- **What to produce**
Below are entries; output exactly the lines from the one with "5 postitust •" to the one with "Saaga ERA.566.1.28:59?734,1467,2599,72,0", both included, and nothing else.

- **Given records**
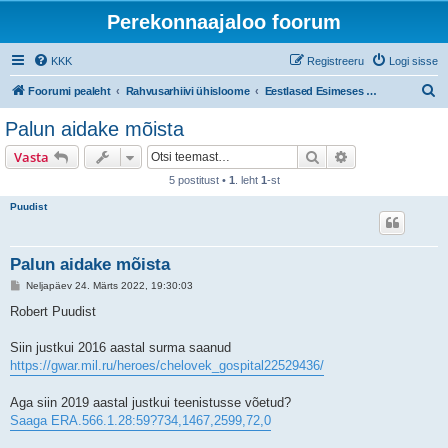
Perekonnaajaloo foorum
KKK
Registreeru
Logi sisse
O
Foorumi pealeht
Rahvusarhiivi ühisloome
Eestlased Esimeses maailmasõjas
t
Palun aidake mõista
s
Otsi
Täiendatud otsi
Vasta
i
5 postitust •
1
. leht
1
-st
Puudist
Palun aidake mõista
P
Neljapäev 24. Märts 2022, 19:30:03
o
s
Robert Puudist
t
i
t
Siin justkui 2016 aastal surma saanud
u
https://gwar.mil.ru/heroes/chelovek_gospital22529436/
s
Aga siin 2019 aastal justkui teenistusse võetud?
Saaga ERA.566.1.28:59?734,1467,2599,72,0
--
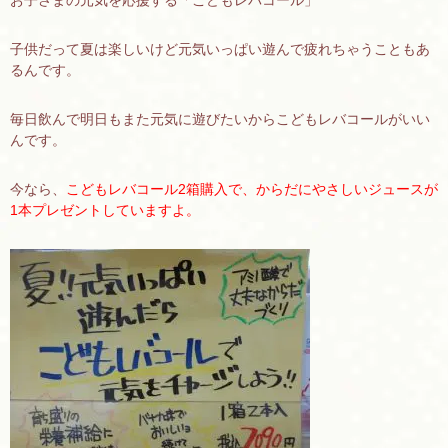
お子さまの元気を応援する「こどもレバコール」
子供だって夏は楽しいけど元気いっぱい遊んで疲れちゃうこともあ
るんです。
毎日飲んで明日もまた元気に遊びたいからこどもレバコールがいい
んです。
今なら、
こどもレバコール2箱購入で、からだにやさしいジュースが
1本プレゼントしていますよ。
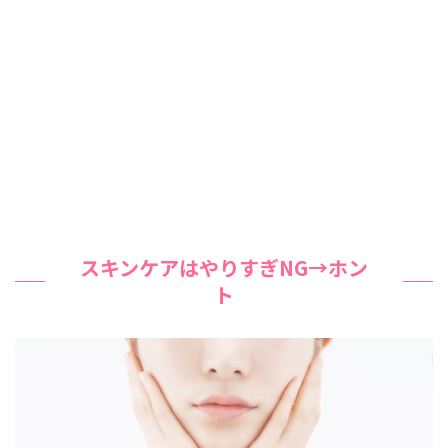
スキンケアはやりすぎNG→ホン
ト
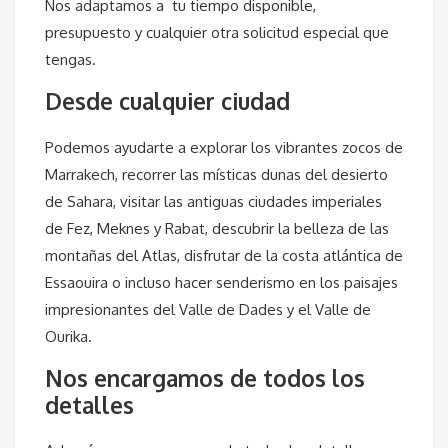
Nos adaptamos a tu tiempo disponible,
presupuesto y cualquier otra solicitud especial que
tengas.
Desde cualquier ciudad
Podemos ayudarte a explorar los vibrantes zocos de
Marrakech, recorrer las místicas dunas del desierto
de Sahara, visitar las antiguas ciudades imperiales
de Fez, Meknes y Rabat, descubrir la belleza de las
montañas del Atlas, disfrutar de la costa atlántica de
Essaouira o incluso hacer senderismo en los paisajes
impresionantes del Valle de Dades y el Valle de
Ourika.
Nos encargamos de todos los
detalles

- **Answer space**
5 postitust •
1
. leht
1
-st
Puudist
Palun aidake mõista
P
Neljapäev 24. Märts 2022, 19:30:03
o
s
Robert Puudist
t
i
t
Siin justkui 2016 aastal surma saanud
u
https://gwar.mil.ru/heroes/chelovek_gospital22529436/
s
Aga siin 2019 aastal justkui teenistusse võetud?
Saaga ERA.566.1.28:59?734,1467,2599,72,0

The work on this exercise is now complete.